In April 2012, they decided to take the next step. Passion and luck can't blind you to the realisation that you need to pivot or change your product, so they created CartoDB as a spinoff of Vizzuality.

"We put aside bootstrapping and directly looked for a series A round, because we already had the product and customers like the Wall Street Journal, the Guardian and NASA," Álvarez Leiva said. "The advantage we had is that geospatial maps are useful in any sector. Communication and journalism, in particular, represented a perfect opportunity as data visualization is a powerful tool to tell stories and at the same time media can showcase the product. So we talked with data journalism organizations and got very powerful use cases."

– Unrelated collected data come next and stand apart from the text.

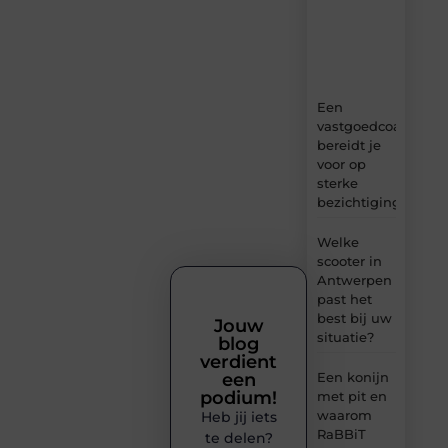
ideeën,
tips
en
inzichten.
Een
vastgoedcoach
bereidt je
voor op
sterke
bezichtigingen
Welke
scooter in
Antwerpen
past het
best bij uw
Jouw
situatie?
blog
verdient
een
Een konijn
podium!
met pit en
waarom
Heb jij iets
RaBBiT
te delen?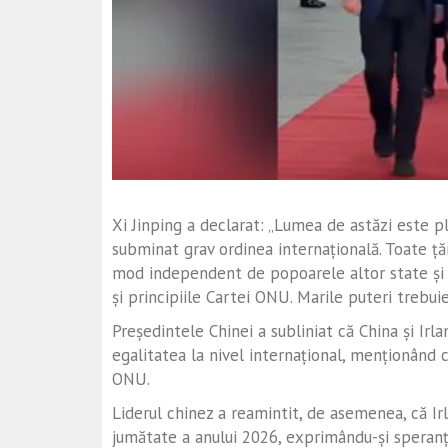
Xi Jinping a declarat: „Lumea de astăzi este pl
subminat grav ordinea internațională. Toate ță
mod independent de popoarele altor state și s
și principiile Cartei ONU. Marile puteri trebu
Președintele Chinei a subliniat că China și Irlan
egalitatea la nivel internațional, menționând
ONU.
Liderul chinez a reamintit, de asemenea, că Ir
jumătate a anului 2026, exprimându-și speranța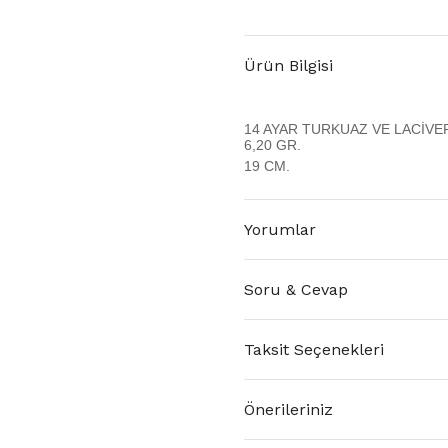
Ürün Bilgisi
14 AYAR TURKUAZ VE LACİVER
6,20 GR.
19 CM.
Yorumlar
Soru & Cevap
Taksit Seçenekleri
Önerileriniz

Some of them are displayed on CartoDB's website, from the nocturnal movement of elephants in Kenya to Alcatraz escape scenarios, through to the impact of the UEFA Champions League on Twitter or the recent Mobile World Congress in Barcelona. "We want to tell stories that we feel are important," said Álvarez Leiva,

Between Madrid and NYC

The company cofounder recognizes that "seeking funding makes you realize the issues at hand".

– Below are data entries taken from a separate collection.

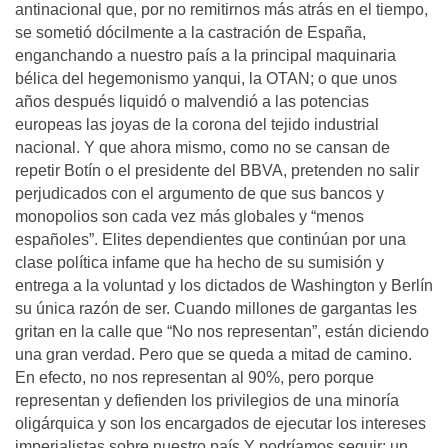
antinacional que, por no remitirnos más atrás en el tiempo,
se sometió dócilmente a la castración de España,
enganchando a nuestro país a la principal maquinaria
bélica del hegemonismo yanqui, la OTAN; o que unos
años después liquidó o malvendió a las potencias
europeas las joyas de la corona del tejido industrial
nacional. Y que ahora mismo, como no se cansan de
repetir Botín o el presidente del BBVA, pretenden no salir
perjudicados con el argumento de que sus bancos y
monopolios son cada vez más globales y “menos
españoles”. Elites dependientes que continúan por una
clase política infame que ha hecho de su sumisión y
entrega a la voluntad y los dictados de Washington y Berlín
su única razón de ser. Cuando millones de gargantas les
gritan en la calle que “No nos representan”, están diciendo
una gran verdad. Pero que se queda a mitad de camino.
En efecto, no nos representan al 90%, pero porque
representan y defienden los privilegios de una minoría
oligárquica y son los encargados de ejecutar los intereses
imperialistas sobre nuestro país.Y podríamos seguir: un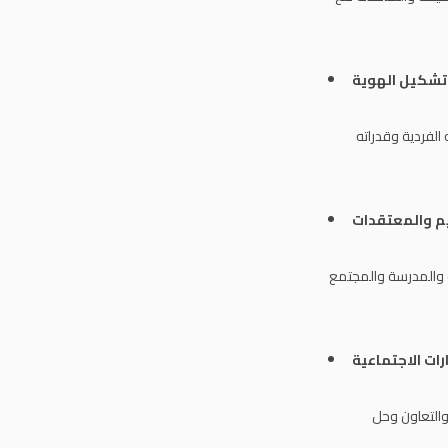
:
الفردية وقدراته
ئلة والمدرسة والمجتمع
 والتعاون وحل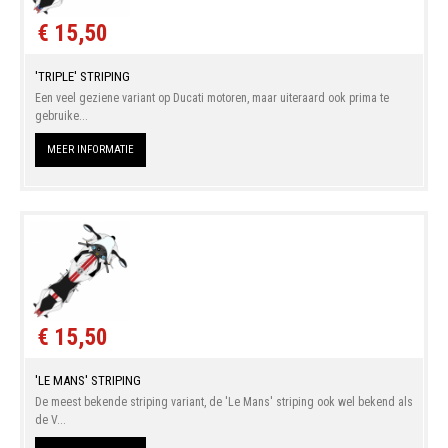
€ 15,50
'TRIPLE' STRIPING
Een veel geziene variant op Ducati motoren, maar uiteraard ook prima te
gebruike...
MEER INFORMATIE
€ 15,50
'LE MANS' STRIPING
De meest bekende striping variant, de 'Le Mans' striping ook wel bekend als
de V...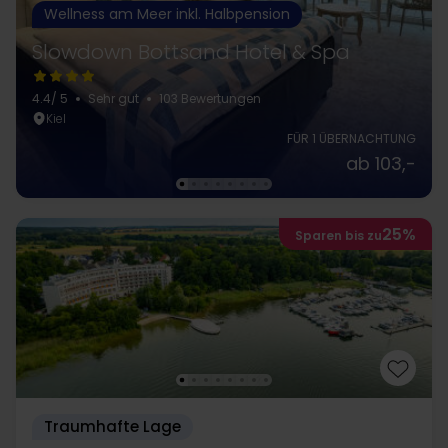
Wellness am Meer inkl. Halbpension
Slowdown Bottsand Hotel & Spa
4.4
/ 5
Sehr gut
103 Bewertungen
Kiel
FÜR 1 ÜBERNACHTUNG
ab 103,-
25%
Sparen bis zu
Traumhafte Lage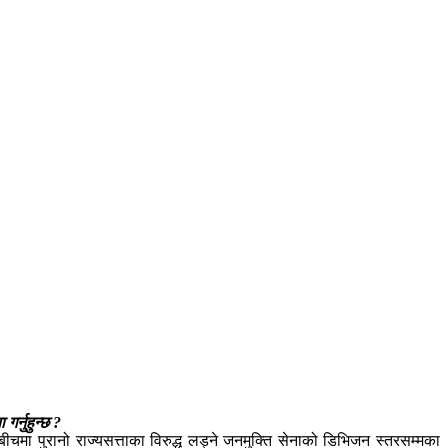
र्नुहुन्छ ?
ीचमा पुरानो राज्यसत्ताका विरुद्ध लड्ने जनमुक्ति सेनाको डिभिजन स्तरसम्मका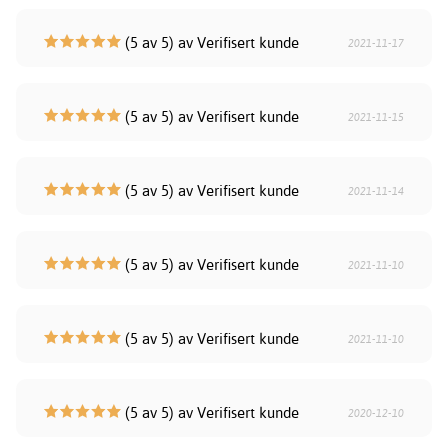
(5 av 5) av Verifisert kunde
2021-11-17
(5 av 5) av Verifisert kunde
2021-11-15
(5 av 5) av Verifisert kunde
2021-11-14
(5 av 5) av Verifisert kunde
2021-11-10
(5 av 5) av Verifisert kunde
2021-11-10
(5 av 5) av Verifisert kunde
2020-12-10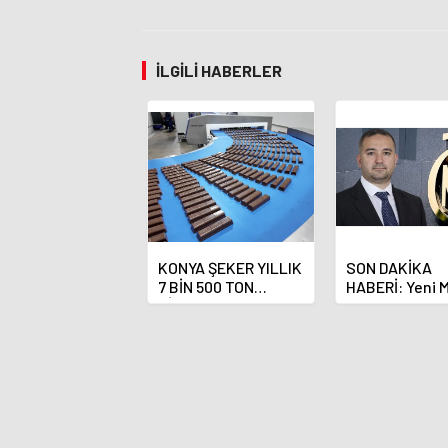
İLGILI HABERLER
KONYA ŞEKER YILLIK
SON DAKİKA
7 BİN 500 TON
HABERİ: Yeni 
ÇİKOLATALI ÜRÜN
Bankası Başka
ÜRETİLECEK
Fatih Karahan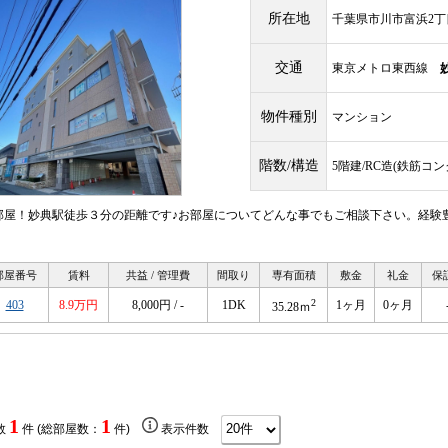
所在地
千葉県市川市富浜2丁
交通
東京メトロ東西線
物件種別
マンション
階数/構造
5階建/RC造(鉄筋コ
部屋！妙典駅徒歩３分の距離です♪お部屋についてどんな事でもご相談下さい。経験
。
部屋番号
賃料
共益 / 管理費
間取り
専有面積
敷金
礼金
保
2
403
8.9万円
8,000円 / -
1DK
1ヶ月
0ヶ月
35.28ｍ
1
1
数
件 (総部屋数：
件)
表示件数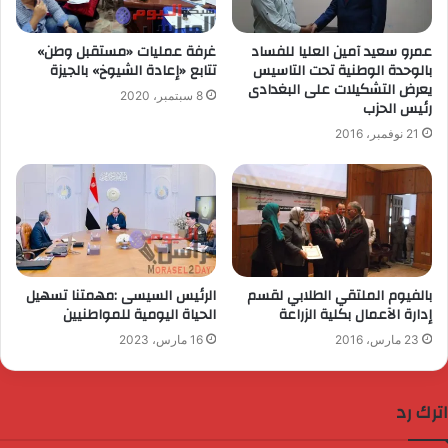
عمرو سعيد آمين العليا للفساد
غرفة عمليات «مستقبل وطن»
بالوحدة الوطنية تحت التاسيس
تتابع «إعادة الشيوخ» بالجيزة
يعرض التشكيلات على البغدادى
8 سبتمبر، 2020
رئيس الحزب
21 نوفمبر، 2016
بالفيوم الملتقي الطلابي لقسم
الرئيس السيسى :مهمتنا تسهيل
إدارة الآعمال بكلية الزراعة
الحياة اليومية للمواطنيين
23 مارس، 2016
16 مارس، 2023
اترك رد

"It's not just the pressure to repay," he added. "It's rather the pressure to prove to yourself that you can grow and do other things." Moreover, with venture capital, "you have the feeling of being on the verge of losing control nearly all the time, but that's the game".

"We are aligned with our investors. They help us to go forward," he said.

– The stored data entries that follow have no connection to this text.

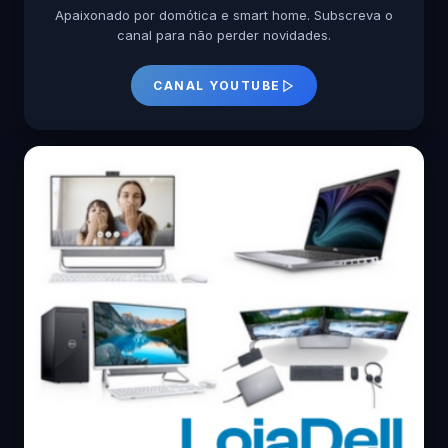
Apaixonado por domótica e smart home. Subscreva o
canal para não perder novidades.
CANAL YOUTUBE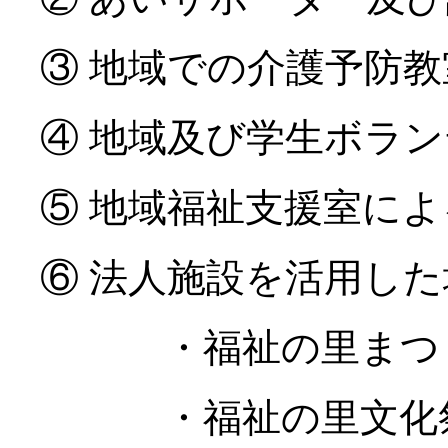
③ 地域での介護予防
④ 地域及び学生ボラ
⑤ 地域福祉支援室に
⑥ 法人施設を活用し
・福祉の里まつり
・福祉の里文化祭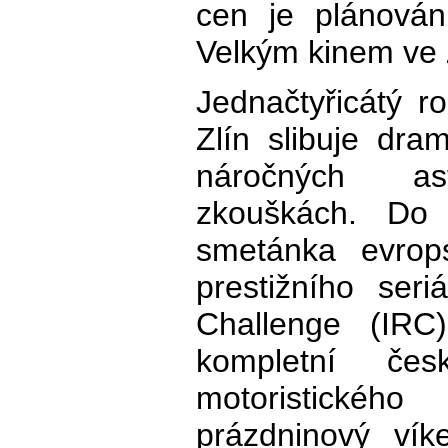
cen je plánová
Velkým kinem ve Z
Jednačtyřicátý 
Zlín slibuje dra
náročných asf
zkouškách. Do
smetánka evrops
prestižního seriá
Challenge (IR
kompletní čes
motoristického
prázdninový vík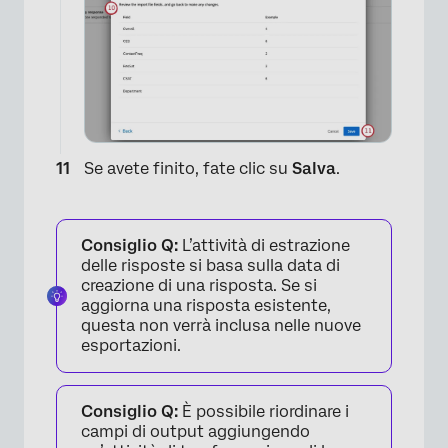
Se avete finito, fate clic su
Salva
.
Consiglio Q:
L’attività di estrazione
delle risposte si basa sulla data di
creazione di una risposta. Se si
aggiorna una risposta esistente,
questa non verrà inclusa nelle nuove
esportazioni.
Consiglio Q:
È possibile riordinare i
campi di output aggiungendo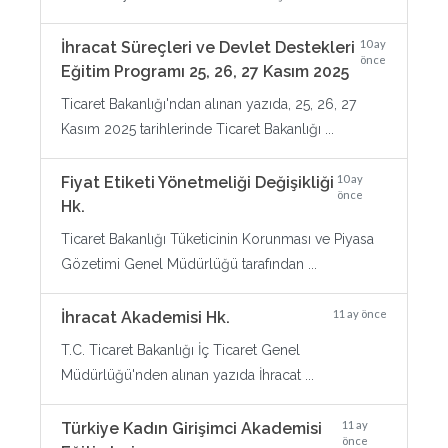
10 ay
İhracat Süreçleri ve Devlet Destekleri
önce
Eğitim Programı 25, 26, 27 Kasım 2025
Ticaret Bakanlığı'ndan alınan yazıda, 25, 26, 27
Kasım 2025 tarihlerinde Ticaret Bakanlığı ...
10 ay
Fiyat Etiketi Yönetmeliği Değişikliği
önce
Hk.
Ticaret Bakanlığı Tüketicinin Korunması ve Piyasa
Gözetimi Genel Müdürlüğü tarafından ...
11 ay önce
İhracat Akademisi Hk.
T.C. Ticaret Bakanlığı İç Ticaret Genel
Müdürlüğü'nden alınan yazıda İhracat ...
11 ay
Türkiye Kadın Girişimci Akademisi
önce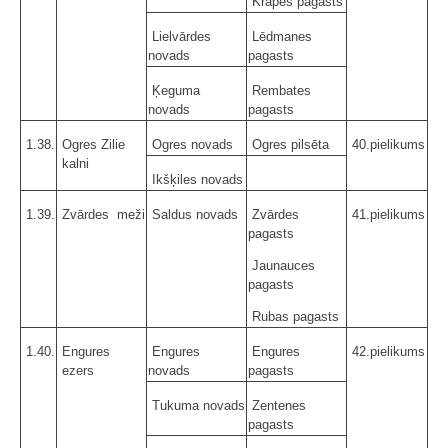
Krapes pagasts
Lielvārdes
Lēdmanes
novads
pagasts
Ķeguma
Rembates
novads
pagasts
1.38.
Ogres Zilie
Ogres novads
Ogres pilsēta
40.pielikums
kalni
Ikšķiles novads
1.39.
Zvārdes meži
Saldus novads
Zvārdes
41.pielikums
pagasts
Jaunauces
pagasts
Rubas pagasts
1.40.
Engures
Engures
Engures
42.pielikums
ezers
novads
pagasts
Tukuma novads
Zentenes
pagasts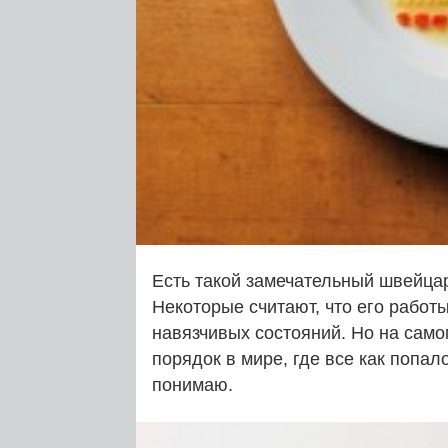
Есть такой замечательный швейца
Некоторые считают, что его работы
навязчивых состояний. Но на само
порядок в мире, где все как попало
понимаю.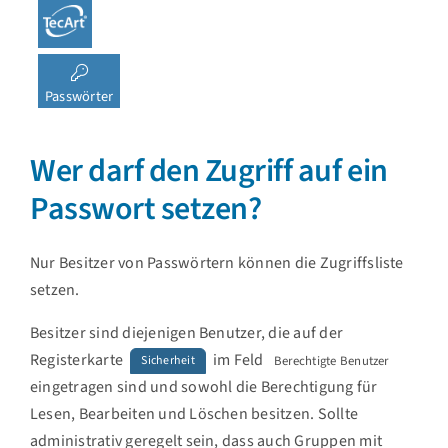
Passwörter
Wer darf den Zugriff auf ein
Passwort setzen?
Nur Besitzer von Passwörtern können die Zugriffsliste
setzen.
Besitzer sind diejenigen Benutzer, die auf der
Registerkarte
im Feld
Berechtigte Benutzer
Sicherheit
eingetragen sind und sowohl die Berechtigung für
Lesen, Bearbeiten und Löschen besitzen. Sollte
administrativ geregelt sein, dass auch Gruppen mit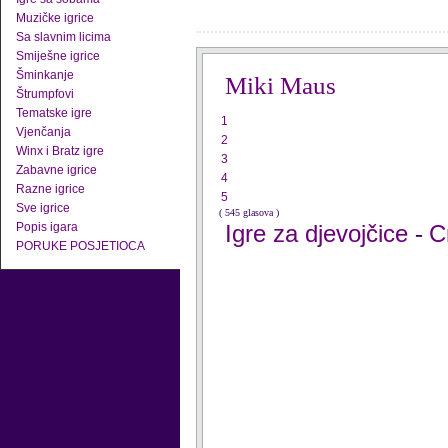
Muzičke igrice
Sa slavnim licima
Smiješne igrice
Šminkanje
Miki Maus
Štrumpfovi
Tematske igre
1
Vjenčanja
2
Winx i Bratz igre
3
Zabavne igrice
4
Razne igrice
5
Sve igrice
( 545 glasova )
Popis igara
Igre za djevojčice
C
-
PORUKE POSJETIOCA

In late 2014, CartoDB raised $8m from Germany's Earlybird Venture Capital, and Spain's Kibo Ventures and Vitamin K. The funding boost came with changes in the organization of the company that separated the engineering function, based in Madrid, from sales, based in New York, where the CEO of the company, de la Torre, lives.

Now, CartoDB is a US company. "Basing production in Spain represents a huge competitive advantage as it gives us access to talent. In the US, competing with Google, Facebook, Apple, etc, it's very difficult to create a stable and strong team. In Spain, we have many more opportunities to hire the best engineers in the market," de la Torre said.

And, thanks to technology, distance doesn't make managing teams any more complicated. "Several people in the company work remotely from the West Coast [of the US] and Europe," CartoDB's CEO said.

Half of the company's board members are based in Madrid and the other half in New York, which is no barrier to maintaining a cohesive, competitive and dynamic company, according to de la Torre. "Yes, we travel quite a lot between Madrid and New York," but it's worth it, he said.

"The US is the biggest digital market and introducing technology is much easier there than in Europe or elsewhere. Yet we sell to customers in more than 50 countries and have users in nearly 200," he added.

Both de la Torre, speaking from New York, and Álvarez Leiva, from Madrid, agree that the future of the company, which now has 47 employees, a community of 100,000 users, and a network of 80 partners, lies in the US.

Today, only 11 percent of CartoDB's customers are in Spain, a percentage that's almost symbolic of the country's tendency to "think small," according to Álvarez Leiva. "Spain is a great place to find talent and to live, but for developing software, it's better to leave the country. It is a market issue," he said.

And with Google Maps Engine support set to end next January, CartoDB is positioned as a replacement for the service, a move that should grow its market.

Analytical future

The CartoDB platform allows users to create interactive maps and display georeferenced information, with an emphasis on performing geospatial analysis. Visualizing the information, said Álvarez Leiva, is almost the easiest part. Before that, data has to be gathered, cleaned up, eventually cross-referenced with Twitter comments and Instagram pictures, and then analyzed to put a headline to the story.

For Álvarez Leiva, a computer scientist, the most important thing is that the maps help people to do things they couldn't do before, and allow business intelligence users to make better informed decisions.

"We have more than 100,000 users creating maps and doing geospatial analysis. We are very proud. It is especially good to know that you're developing a product that improves things. That motivates us," de la Torre said.